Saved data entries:
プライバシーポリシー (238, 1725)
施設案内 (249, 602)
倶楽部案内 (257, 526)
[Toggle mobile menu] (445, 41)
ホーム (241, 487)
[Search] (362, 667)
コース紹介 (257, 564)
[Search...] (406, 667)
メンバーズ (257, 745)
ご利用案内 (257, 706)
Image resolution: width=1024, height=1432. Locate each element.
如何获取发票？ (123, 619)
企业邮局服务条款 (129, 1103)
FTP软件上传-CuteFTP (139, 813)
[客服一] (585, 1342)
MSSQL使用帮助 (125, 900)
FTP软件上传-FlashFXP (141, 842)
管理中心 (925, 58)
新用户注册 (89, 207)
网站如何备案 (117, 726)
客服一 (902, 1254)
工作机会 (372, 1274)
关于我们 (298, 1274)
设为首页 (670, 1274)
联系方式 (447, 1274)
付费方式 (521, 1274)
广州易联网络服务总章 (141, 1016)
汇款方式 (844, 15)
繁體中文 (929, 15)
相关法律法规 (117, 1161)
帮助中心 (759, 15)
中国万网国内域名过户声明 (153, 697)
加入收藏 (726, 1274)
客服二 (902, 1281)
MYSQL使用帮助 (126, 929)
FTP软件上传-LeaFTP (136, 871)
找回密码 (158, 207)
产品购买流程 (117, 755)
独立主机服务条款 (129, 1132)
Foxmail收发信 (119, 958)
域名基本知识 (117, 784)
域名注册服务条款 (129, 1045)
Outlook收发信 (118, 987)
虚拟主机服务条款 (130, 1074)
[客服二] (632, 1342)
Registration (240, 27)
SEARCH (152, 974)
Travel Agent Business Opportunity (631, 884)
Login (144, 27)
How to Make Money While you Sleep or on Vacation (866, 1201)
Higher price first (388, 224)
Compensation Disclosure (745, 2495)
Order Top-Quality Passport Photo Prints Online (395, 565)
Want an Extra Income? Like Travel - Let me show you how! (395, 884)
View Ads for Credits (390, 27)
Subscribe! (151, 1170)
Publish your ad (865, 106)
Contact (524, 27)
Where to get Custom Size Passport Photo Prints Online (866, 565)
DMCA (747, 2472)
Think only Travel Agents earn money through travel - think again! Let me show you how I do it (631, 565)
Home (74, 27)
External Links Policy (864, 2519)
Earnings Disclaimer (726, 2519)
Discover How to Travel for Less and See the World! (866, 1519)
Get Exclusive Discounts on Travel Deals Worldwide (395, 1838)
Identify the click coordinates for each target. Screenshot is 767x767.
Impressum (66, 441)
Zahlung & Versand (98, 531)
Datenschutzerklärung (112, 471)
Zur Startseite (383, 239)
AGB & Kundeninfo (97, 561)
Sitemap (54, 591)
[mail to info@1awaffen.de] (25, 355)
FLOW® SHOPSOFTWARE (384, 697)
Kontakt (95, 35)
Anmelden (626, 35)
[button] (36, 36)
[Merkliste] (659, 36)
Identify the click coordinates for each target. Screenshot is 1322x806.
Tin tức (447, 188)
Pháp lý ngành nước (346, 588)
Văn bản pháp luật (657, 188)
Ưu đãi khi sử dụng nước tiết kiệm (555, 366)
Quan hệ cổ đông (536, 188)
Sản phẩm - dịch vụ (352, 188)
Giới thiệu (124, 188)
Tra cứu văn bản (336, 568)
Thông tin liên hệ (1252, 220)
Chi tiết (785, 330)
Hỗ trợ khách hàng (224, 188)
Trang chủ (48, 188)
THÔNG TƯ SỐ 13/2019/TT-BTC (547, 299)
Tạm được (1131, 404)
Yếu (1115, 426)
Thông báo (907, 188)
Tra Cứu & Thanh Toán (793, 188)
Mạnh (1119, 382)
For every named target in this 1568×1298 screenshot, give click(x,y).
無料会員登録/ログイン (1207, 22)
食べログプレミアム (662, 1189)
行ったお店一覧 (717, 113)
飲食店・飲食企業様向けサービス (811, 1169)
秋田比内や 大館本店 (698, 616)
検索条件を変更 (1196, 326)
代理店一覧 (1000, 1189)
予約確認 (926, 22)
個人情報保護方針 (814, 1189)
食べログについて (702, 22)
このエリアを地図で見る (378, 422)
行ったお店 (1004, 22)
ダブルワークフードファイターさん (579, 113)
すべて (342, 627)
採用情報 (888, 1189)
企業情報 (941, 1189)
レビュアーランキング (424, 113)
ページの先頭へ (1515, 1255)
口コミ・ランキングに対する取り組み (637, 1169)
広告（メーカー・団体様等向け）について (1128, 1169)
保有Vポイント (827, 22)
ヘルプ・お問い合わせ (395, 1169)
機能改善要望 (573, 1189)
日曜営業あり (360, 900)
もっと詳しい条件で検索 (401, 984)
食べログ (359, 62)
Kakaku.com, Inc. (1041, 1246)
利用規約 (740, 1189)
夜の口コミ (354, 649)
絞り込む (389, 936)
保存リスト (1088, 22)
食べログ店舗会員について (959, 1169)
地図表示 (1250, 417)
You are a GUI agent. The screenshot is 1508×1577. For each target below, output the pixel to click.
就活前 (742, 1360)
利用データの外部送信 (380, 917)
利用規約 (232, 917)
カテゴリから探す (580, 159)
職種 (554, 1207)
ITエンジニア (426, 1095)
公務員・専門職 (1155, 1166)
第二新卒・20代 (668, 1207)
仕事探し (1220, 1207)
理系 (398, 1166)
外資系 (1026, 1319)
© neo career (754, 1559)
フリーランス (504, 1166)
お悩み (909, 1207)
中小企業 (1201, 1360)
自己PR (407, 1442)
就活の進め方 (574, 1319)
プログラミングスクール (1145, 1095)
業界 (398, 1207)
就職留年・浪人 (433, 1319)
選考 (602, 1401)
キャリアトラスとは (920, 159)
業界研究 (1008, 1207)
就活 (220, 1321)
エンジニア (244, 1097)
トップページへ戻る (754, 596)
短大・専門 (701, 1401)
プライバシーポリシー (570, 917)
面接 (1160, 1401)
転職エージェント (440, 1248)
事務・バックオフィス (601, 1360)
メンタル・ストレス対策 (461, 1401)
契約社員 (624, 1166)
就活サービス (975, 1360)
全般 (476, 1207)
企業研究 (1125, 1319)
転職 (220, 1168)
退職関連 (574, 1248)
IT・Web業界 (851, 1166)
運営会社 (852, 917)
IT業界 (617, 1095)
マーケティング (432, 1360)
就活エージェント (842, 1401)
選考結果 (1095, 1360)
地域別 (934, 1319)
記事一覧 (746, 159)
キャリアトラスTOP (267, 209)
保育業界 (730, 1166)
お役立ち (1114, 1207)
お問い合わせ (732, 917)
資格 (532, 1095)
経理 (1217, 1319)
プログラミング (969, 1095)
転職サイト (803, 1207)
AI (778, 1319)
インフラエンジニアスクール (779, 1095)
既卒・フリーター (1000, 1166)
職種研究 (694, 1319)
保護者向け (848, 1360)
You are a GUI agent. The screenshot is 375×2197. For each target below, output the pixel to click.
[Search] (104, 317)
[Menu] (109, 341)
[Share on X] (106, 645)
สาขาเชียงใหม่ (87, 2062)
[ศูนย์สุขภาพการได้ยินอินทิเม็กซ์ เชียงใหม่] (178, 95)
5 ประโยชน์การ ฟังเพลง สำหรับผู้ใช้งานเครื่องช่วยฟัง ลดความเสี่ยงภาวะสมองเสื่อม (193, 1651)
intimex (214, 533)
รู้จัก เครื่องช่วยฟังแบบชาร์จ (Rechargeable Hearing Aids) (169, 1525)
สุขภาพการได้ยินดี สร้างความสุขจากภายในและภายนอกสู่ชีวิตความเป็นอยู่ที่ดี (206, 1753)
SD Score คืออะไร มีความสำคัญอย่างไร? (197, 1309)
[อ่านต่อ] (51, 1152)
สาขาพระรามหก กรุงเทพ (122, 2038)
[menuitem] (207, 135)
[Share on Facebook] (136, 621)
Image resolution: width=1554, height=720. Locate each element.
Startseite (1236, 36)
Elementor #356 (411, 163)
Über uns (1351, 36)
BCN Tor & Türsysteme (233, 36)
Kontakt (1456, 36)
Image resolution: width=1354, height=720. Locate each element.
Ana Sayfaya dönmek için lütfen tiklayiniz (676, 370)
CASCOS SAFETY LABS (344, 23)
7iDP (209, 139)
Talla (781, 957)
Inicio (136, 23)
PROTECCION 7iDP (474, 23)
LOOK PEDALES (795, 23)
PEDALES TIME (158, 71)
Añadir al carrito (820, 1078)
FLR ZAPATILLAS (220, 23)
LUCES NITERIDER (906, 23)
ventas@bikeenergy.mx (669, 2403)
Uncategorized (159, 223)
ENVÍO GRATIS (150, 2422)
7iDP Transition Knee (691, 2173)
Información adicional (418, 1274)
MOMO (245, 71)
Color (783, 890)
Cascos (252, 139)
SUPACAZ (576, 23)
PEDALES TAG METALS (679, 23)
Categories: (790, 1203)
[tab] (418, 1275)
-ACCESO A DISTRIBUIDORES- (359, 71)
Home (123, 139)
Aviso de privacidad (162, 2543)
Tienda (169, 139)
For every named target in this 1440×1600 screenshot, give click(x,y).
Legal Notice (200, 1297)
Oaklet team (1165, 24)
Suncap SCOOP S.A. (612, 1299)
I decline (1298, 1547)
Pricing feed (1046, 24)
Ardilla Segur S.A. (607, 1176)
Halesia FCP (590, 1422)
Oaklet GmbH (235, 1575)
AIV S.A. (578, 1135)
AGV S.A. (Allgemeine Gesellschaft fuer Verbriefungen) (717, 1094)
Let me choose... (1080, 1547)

What the task asks: Taking the records above, retype every line from the one with "Trang chủ (48, 188)" down to the one with "代理店一覧 (1000, 1189)", exactly and with nothing else.

Task solution:
Trang chủ (48, 188)
THÔNG TƯ SỐ 13/2019/TT-BTC (547, 299)
Tạm được (1131, 404)
Yếu (1115, 426)
Thông báo (907, 188)
Tra Cứu & Thanh Toán (793, 188)
Mạnh (1119, 382)
For every named target in this 1568×1298 screenshot, give click(x,y).
無料会員登録/ログイン (1207, 22)
食べログプレミアム (662, 1189)
行ったお店一覧 (717, 113)
飲食店・飲食企業様向けサービス (811, 1169)
秋田比内や 大館本店 (698, 616)
検索条件を変更 (1196, 326)
代理店一覧 (1000, 1189)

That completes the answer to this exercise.